Home-based eye tracking for early autism screening: a scoping review of approaches, evidence, and implementation challenges - PubMed
3 hours ago
- #eye-tracking
- #autism-screening
- #digital-biomarkers
- Early identification of autism spectrum disorder (ASD) is crucial for improving developmental outcomes, yet faces challenges like diagnostic delays, subjectivity, and limited resources.
- Eye-tracking provides objective measures of social attention and could enhance early screening accessibility when used on consumer devices in home settings.
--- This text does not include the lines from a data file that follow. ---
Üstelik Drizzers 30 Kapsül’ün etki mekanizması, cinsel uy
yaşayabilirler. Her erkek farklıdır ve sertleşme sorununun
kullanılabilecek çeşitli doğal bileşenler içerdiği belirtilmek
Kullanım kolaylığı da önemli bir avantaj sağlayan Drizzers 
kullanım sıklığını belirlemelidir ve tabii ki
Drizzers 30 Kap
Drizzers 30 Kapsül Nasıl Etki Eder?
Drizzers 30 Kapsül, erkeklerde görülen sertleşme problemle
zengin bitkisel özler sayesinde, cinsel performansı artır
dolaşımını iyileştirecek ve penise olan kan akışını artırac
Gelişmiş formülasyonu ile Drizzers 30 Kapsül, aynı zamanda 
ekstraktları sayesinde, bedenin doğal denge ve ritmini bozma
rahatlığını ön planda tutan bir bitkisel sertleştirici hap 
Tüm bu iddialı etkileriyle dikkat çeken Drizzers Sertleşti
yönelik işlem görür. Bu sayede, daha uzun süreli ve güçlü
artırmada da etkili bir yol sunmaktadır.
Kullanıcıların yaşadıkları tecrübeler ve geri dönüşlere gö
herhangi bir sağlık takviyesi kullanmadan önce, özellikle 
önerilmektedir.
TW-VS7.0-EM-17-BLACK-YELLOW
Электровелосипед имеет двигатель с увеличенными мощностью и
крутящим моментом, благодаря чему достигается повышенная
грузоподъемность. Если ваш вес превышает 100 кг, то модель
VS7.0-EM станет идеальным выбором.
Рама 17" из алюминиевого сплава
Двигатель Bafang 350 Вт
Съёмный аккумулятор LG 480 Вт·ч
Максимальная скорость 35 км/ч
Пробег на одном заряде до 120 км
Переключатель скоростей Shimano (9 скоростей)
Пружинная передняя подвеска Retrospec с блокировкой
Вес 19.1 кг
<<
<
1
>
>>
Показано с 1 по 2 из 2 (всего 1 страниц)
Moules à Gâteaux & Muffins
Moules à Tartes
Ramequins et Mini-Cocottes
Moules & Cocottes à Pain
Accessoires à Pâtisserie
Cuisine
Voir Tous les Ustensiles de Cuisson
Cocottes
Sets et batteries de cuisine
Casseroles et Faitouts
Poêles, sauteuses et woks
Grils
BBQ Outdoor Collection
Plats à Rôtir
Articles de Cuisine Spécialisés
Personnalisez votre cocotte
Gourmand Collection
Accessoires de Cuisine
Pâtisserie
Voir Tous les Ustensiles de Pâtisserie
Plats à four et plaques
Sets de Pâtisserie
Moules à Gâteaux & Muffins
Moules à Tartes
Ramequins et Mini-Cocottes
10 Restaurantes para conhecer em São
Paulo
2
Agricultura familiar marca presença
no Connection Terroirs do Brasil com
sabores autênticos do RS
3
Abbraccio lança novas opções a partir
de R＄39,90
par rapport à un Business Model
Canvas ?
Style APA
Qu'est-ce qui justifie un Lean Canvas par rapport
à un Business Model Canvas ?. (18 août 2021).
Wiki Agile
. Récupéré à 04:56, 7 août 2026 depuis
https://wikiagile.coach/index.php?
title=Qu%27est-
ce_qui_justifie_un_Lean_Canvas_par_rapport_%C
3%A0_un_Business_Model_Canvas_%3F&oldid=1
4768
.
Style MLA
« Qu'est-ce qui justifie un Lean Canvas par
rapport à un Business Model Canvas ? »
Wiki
- The review synthesized evidence on home-deployable eye-tracking as digital biomarkers for early ASD screening, covering machine learning methods and real-world implementation feasibility.
- Following the Arksey and O'Malley framework and Joanna Briggs Institute methodology, 90 studies from 2015-2025 were analyzed using a Population, Concept, Context (PCC) framework.
- Results show reported discrimination from moderate to high, with sample sizes ranging from 30 to over 1,000 and ages from 5 months to 18 years.
- Studies were categorized by system type (hardware-based, wearable, webcam-based, home-deployed) and purpose, with most being exploratory or feasibility evaluations.
- Common tasks included faces/social scenes, biological motion, and joint-attention cues; metrics included fixation proportion, dwell time, saccade dynamics, and interest-area contrasts.
- Supervised learning (e.g., SVM, random forests) and deep learning were used, but external validation and calibration robustness were inconsistently reported.
- Practical barriers included ambient-light variability, viewing distance, caregiver facilitation, device heterogeneity, and data privacy/governance issues.
- Only three studies collected data in home-deployed settings, none with externally validated accuracy, highlighting the need for prospective multisite home-based trials and standardized protocols.